ECONorthwest (2018) published a report, commissioned by OCE, to evaluate the economic impacts of OCE on the state of Oregon. They determined for every million dollars produced by OCE, $690,800 is re-spent along the supply chains in the state, compared to $346,500 for private sector counterparts in the competitive scenario. They determined the potential job displacement is small or offset by purchases in OCE’s supply chain that
support local jobs.
Criminal Justice Commission (2012) completed a benefit-cost analysis for DOC programs. They found Oregon taxpayers (and the reduction of victims) save $5.20 for every dollar invested with OCE.
In August, OCE met with a group at OSP to discuss perception of OCE and current societal issues. The group decided a workgroup format would be best to continue engagement and further the conversation. COVID has made continuing these efforts difficult. We are open to engaging in continued conversation and have checked with the institutions to find who holds the meetings and the frequency.
OSP and CCCF are the only institutions to hold town halls pre-COVID. CRCI, MCCF, PRCF, and SRCI hold routine meetings with AIC groups. Both WCCF and OSCI are exploring how to implement this process. OCE will be exploring these options to learn how we can engage with these groups in the institutions where we have programs.
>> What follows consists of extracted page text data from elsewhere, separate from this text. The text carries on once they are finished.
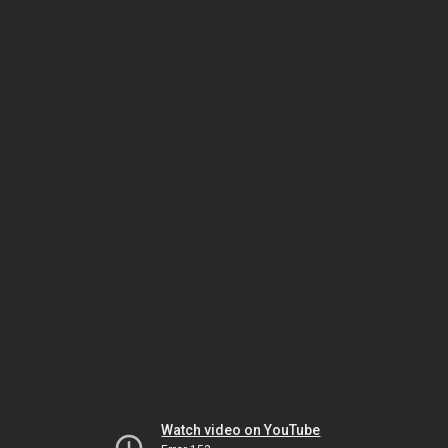
Watch video on YouTube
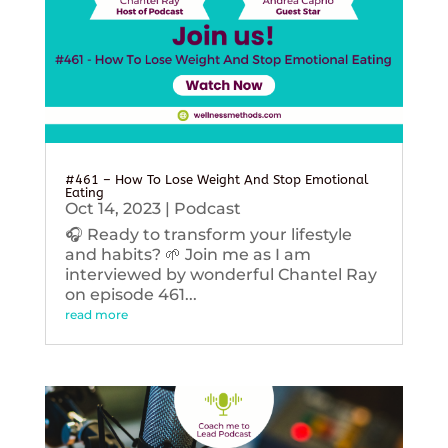
#461 – How To Lose Weight And Stop Emotional
Eating
Oct 14, 2023
|
Podcast
🎧 Ready to transform your lifestyle
and habits? 🌱 Join me as I am
interviewed by wonderful Chantel Ray
on episode 461...
read more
In the next installment of the Voices Newsletter, we will expand on the general concerns/areas of focus you identified in your letters, not addressed in this issue.
The introductory issues of the Voices newsletter will focus on addressing the topics identified in your letters. The sustaining issues of this Voices Newsletter will begin statewide April 1, 2021. This newsletter was developed as direct response to your request for better communication between you and OCE. We are in the process of developing areas of content for the statewide format. The introductory issues will be available in all OCE shops.
Please continue to send your letters. You can give them to your manager or send directly to OCE Admin, Salem, OR, Attn: Voices Project. Your voice is valued and we can help you be heard. Together we can take a stance on giving you a second chance.
The mission of OCE, in partnership with DOC,
is to promote public safety by providing AICs
with work and training opportunities in a self-sustaining organization.
We are committed to providing transferable work skills and training opportunities for every AIC.